[Stored data entries]
= = =
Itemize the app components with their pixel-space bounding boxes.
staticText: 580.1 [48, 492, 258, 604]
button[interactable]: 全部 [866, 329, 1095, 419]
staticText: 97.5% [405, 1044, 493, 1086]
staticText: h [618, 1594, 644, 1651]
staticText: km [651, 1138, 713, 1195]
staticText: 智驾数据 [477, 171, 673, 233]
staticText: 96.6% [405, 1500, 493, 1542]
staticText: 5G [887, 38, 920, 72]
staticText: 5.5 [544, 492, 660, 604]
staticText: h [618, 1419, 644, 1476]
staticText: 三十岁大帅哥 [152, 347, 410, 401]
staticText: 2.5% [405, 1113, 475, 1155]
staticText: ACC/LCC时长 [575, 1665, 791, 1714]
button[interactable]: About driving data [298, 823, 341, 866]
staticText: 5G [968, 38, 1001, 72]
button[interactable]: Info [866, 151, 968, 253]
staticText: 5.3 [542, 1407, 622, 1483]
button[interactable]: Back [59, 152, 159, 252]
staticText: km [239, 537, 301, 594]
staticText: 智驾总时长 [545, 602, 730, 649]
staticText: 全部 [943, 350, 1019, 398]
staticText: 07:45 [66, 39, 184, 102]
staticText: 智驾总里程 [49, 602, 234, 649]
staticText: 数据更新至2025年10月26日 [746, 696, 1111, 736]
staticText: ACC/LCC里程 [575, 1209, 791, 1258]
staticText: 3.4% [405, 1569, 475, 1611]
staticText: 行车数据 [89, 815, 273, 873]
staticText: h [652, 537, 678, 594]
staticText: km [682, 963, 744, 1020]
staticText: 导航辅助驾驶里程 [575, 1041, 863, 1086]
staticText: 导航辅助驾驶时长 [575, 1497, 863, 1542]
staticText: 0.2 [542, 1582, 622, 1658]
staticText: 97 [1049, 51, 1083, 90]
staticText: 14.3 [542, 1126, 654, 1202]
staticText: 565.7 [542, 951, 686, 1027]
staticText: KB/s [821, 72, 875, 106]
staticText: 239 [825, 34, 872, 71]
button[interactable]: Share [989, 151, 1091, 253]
= = =
Your task: Could you copy out all of the records above exactly?

Result of this task:
Itemize the app components with their pixel-space bounding boxes.
staticText: 580.1 [48, 492, 258, 604]
button[interactable]: 全部 [866, 329, 1095, 419]
staticText: 97.5% [405, 1044, 493, 1086]
staticText: h [618, 1594, 644, 1651]
staticText: km [651, 1138, 713, 1195]
staticText: 智驾数据 [477, 171, 673, 233]
staticText: 96.6% [405, 1500, 493, 1542]
staticText: 5G [887, 38, 920, 72]
staticText: 5.5 [544, 492, 660, 604]
staticText: h [618, 1419, 644, 1476]
staticText: 三十岁大帅哥 [152, 347, 410, 401]
staticText: 2.5% [405, 1113, 475, 1155]
staticText: ACC/LCC时长 [575, 1665, 791, 1714]
button[interactable]: About driving data [298, 823, 341, 866]
staticText: 5G [968, 38, 1001, 72]
button[interactable]: Info [866, 151, 968, 253]
staticText: 5.3 [542, 1407, 622, 1483]
button[interactable]: Back [59, 152, 159, 252]
staticText: km [239, 537, 301, 594]
staticText: 智驾总时长 [545, 602, 730, 649]
staticText: 全部 [943, 350, 1019, 398]
staticText: 07:45 [66, 39, 184, 102]
staticText: 智驾总里程 [49, 602, 234, 649]
staticText: 数据更新至2025年10月26日 [746, 696, 1111, 736]
staticText: ACC/LCC里程 [575, 1209, 791, 1258]
staticText: 3.4% [405, 1569, 475, 1611]
staticText: 行车数据 [89, 815, 273, 873]
staticText: h [652, 537, 678, 594]
staticText: km [682, 963, 744, 1020]
staticText: 导航辅助驾驶里程 [575, 1041, 863, 1086]
staticText: 导航辅助驾驶时长 [575, 1497, 863, 1542]
staticText: 0.2 [542, 1582, 622, 1658]
staticText: 97 [1049, 51, 1083, 90]
staticText: 14.3 [542, 1126, 654, 1202]
staticText: 565.7 [542, 951, 686, 1027]
staticText: KB/s [821, 72, 875, 106]
staticText: 239 [825, 34, 872, 71]
button[interactable]: Share [989, 151, 1091, 253]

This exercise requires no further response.